Any layered cocktail takes precision and focus, which is the opposite of what a bartender wants on a busy night. To achieve those layers, bartenders have to use a trusty spoon trick. They carefully pour each ingredient over the back of a spoon at just the right speed and angle so they don't mix. As one can imagine, this is a grueling process, and just one wrist twitch will have them starting from scratch. In a busy bar, this order feels disrespectful to all.

14. Old fashioned

An Old Fashioned is one of the first cocktail recipes under a bartender's belt. The classic bourbon cocktail, stirred with bitters and sugar, is seemingly simple, but it's not a cocktail to rush. There's a proper moment for the sophisticated drink, and it's not during the 10 PM bar rush. While not as draining as some others, it's not much of a dive bar drink. A traditional Old Fashioned is made with real sugar cubes, which aren't always within reach. If the bartender has to step out or snag a barback to run for them, you'll be kept waiting.

Similar to a martini, anyone who orders an Old Fashioned presumably knows exactly how they like it. This is better than having no idea of your taste and sending drinks back repeatedly, but it also leaves room for disappointment. This order can trigger a handful of questions: bourbon or rye? Fruit or no fruit? Muddled or garnished? Splash of soda? The secret to a perfect Old Fashioned is all about stirring carefully, and even the order in which you add ingredients to the glass matters.

15. Frozen cocktails (if they're made to order)

Nothing says vacation time quite like an icy cocktail, but if there's no slushie machine swirling in sight, think twice before ordering that frozen margarita. If the bar has one of those huge frozen drink machines rotating right on the counter, then order away, but if frozen cocktails are made to order, reconsider your strategy.

Pre-batched cocktails right from the spout are just as easy for the bartender as a draft beer, if not easier without needing to consider the beer's head. Not to mention they'll be far more consistent than one the bartender blitzes together in a panic. Bar menus might feature crowd favorites like piña coladas and daiquiris, but if they're tailor-made, don't put the bartender out by forcing them to drag out the ol' blender. They're loud and torture to clean, but above all else, require endless ice, which is its own obstacle when the bar is slammed.

16. Hot toddies

Whiskey has been teetering on the line of medicine for decades, and back in the 18th century, it fell more towards cold remedy than party fuel. That's when everyone's favorite winter cocktail was born: the hot toddy. When the sniffles are coming but you still want your nightcap, hot toddies are the universal pick-me-up. Given that mixologists are usually tiring their wrists out to make that first sip as cold as possible, you'd think a hot cup of whiskey would feel like a break, but it's rarely that simple.

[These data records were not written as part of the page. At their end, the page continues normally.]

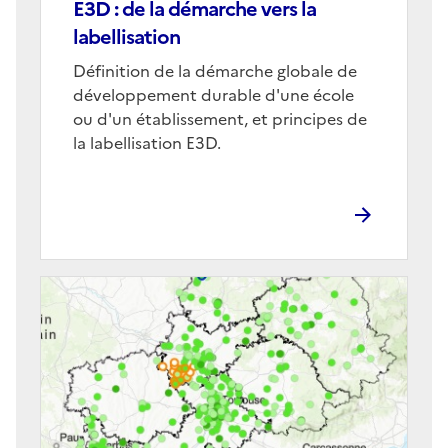
E3D : de la démarche vers la
labellisation
Corps
Définition de la démarche globale de
développement durable d'une école
ou d'un établissement, et principes de
la labellisation E3D.
Image
de
couverture
(conseillée)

A hot toddy consists of whiskey, honey, lemon, and hot water, usually garnished with star anise and a clove-decorated orange. Even with just a few ingredients, the hot water will always be the bartender's downfall. Unless hot toddies are on the menu, chances are they don't have a tea kettle or hot water behind the bar. They'll have to run out back or track someone down to help, and you might never see your drink.